Assignment: The reply should hold every record, copied exactly, and none of the pictures.

Exercise materials:
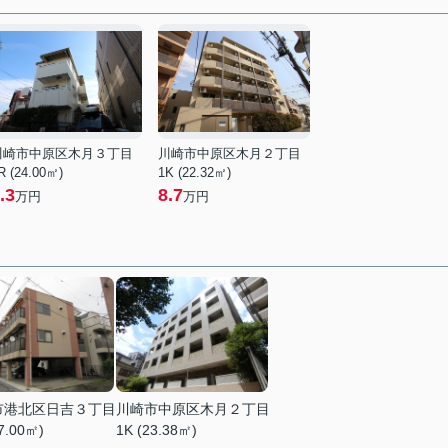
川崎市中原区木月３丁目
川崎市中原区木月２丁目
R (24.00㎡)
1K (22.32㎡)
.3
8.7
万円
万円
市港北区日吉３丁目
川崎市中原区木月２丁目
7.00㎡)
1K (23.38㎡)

The answer:
川崎市中原区木月３丁目
川崎市中原区木月２丁目
R (24.00㎡)
1K (22.32㎡)
.3
8.7
万円
万円
市港北区日吉３丁目
川崎市中原区木月２丁目
7.00㎡)
1K (23.38㎡)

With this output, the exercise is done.